- _Excerpted records_:
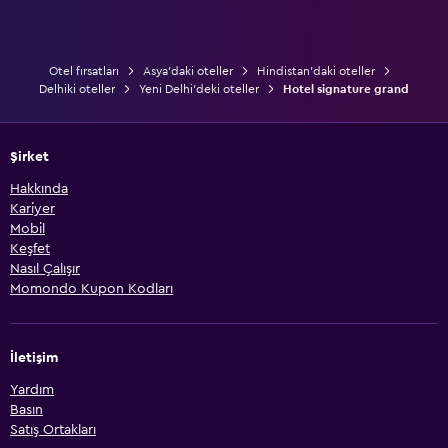
Otel fırsatları
Asya'daki oteller
Hindistan'daki oteller
Delhiki oteller
Yeni Delhi'deki oteller
Hotel signature grand
Şirket
Hakkında
Kariyer
Mobil
Keşfet
Nasıl Çalışır
Momondo Kupon Kodları
İletişim
Yardım
Basın
Satış Ortakları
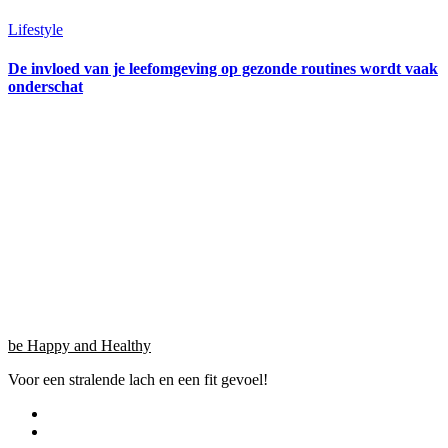
Lifestyle
De invloed van je leefomgeving op gezonde routines wordt vaak
onderschat
be Happy and Healthy
Voor een stralende lach en een fit gevoel!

- _What to work on_: Pick out and copy the lines of the material that include the word "oteller".

- _Worked solution_:
Asya'daki oteller
Hindistan'daki oteller
Delhiki oteller
Yeni Delhi'deki oteller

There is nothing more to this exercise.